Although there are many bacteria that benefit us, bacteria can be hidden creatures, some of which use micro”-injected toxins into host cells. Now researchers at the Max Planck Institute have found a way to have a beneficial effect on people by swapping these toxins for other chemicals, such as drugs.
Many bacteria infect host cells through this “syringe” mechanism, including E. coli and Yersinia. These bacteria “lock” on the cells and then push the passage sway over its protective membrane. From there, bacteria pass toxic proteins to the cell’s fragile center, which usually kills it within minutes.
Max Planck’s researchers have previously studied the process using cryogenic electron microscopes.
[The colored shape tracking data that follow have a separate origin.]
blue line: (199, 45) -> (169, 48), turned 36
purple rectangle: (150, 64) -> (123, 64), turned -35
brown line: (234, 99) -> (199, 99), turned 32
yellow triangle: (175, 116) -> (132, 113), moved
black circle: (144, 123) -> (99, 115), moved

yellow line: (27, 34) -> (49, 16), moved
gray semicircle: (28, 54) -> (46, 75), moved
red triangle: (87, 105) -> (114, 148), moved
This involves cooling the sample to a low temperature and then examining it with a powerful electron microscope. This allows scientists to observe the structure of these proteins from three dimensions and at high resolution.
For the new study, the team analyzed whether they could replace these toxic protein payloads with more beneficial substances. To be sure, as long as three conditions are met, they can. First, the protein must have a certain size – it must be greater than 20kDa to remain stable. Second, they must be positively charged. Third, they cannot interact with the molecules that form “capsules” that hold payloads.
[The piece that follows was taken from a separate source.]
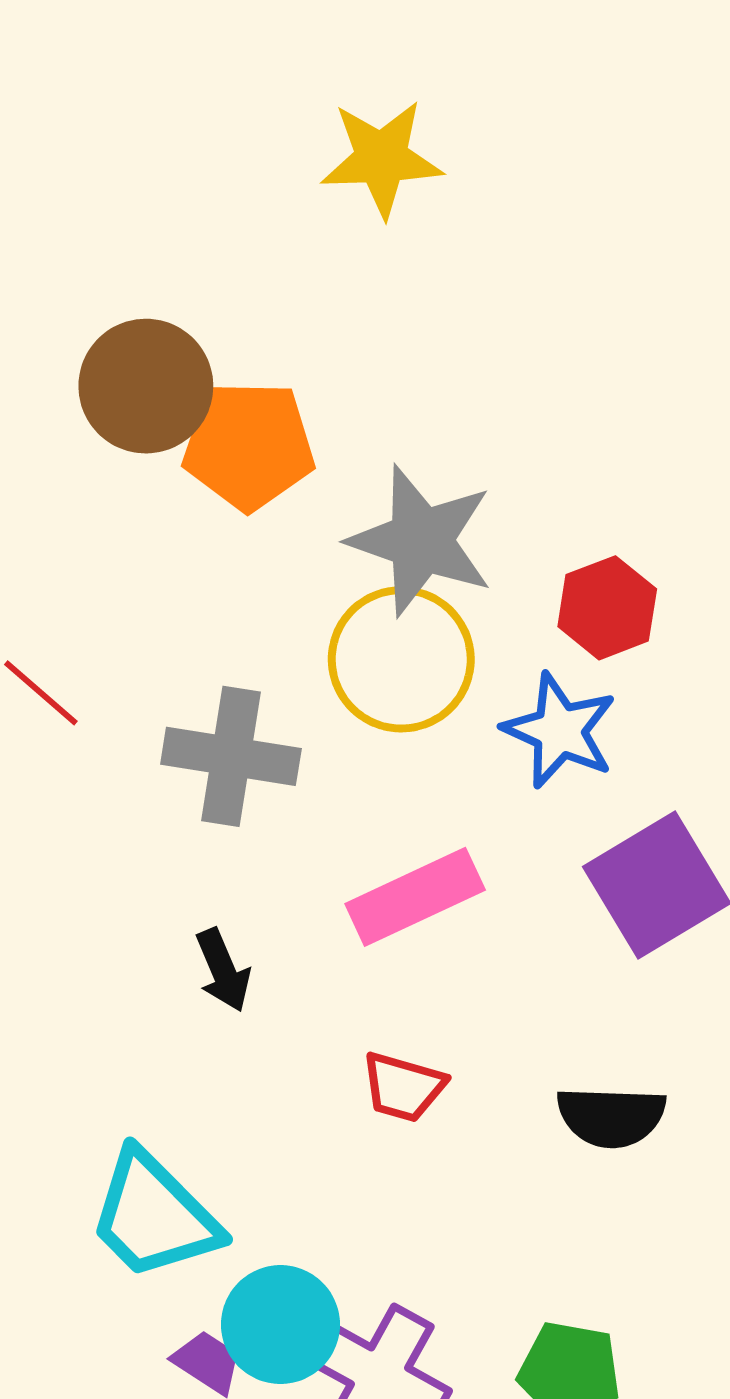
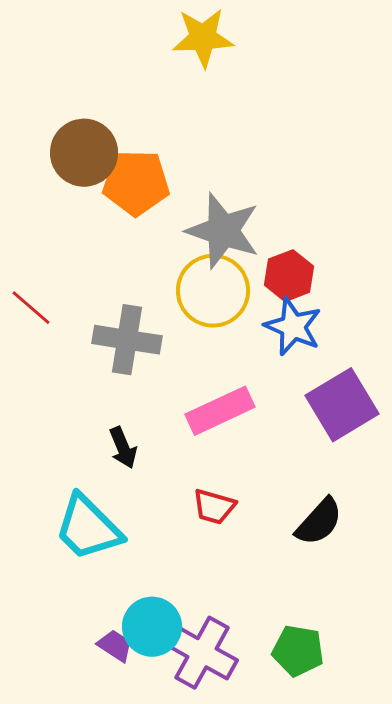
red hexagon: (607, 608) -> (289, 276), moved
black semicircle: (611, 1117) -> (319, 522), turned -50
cyan trapezoid: (154, 1216) -> (88, 528), moved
Stefan Raunser, lead researcher on the study, said: “With this technology, we are taking the first step towards the ultimate goal of using these nano-injectors to target the introduction of drugs into human cells. “
Although the process can be adapted to deliver good drugs to cells, in some cases toxic proteins can be easily injected. The team says nano”ssyringes can be designed to “sniff out” cancer cells and lock them in and deliver poisons without damaging healthy cells. But in order for it to work, more research is needed to determine how molecules are connected to the cell surface.
“We are currently looking for a ‘stop’ for toxins, ” says Raunser. “Once we find them and understand how toxins bind to the cell surface, our goal is to specifically alter the injection mechanism so that it can identify cancer cells. We can then inject the killer protein specifically into the tumor cells. This will create new possibilities for the smallest side effects of cancer drugs. “
The study was published in the journal Nature Communications.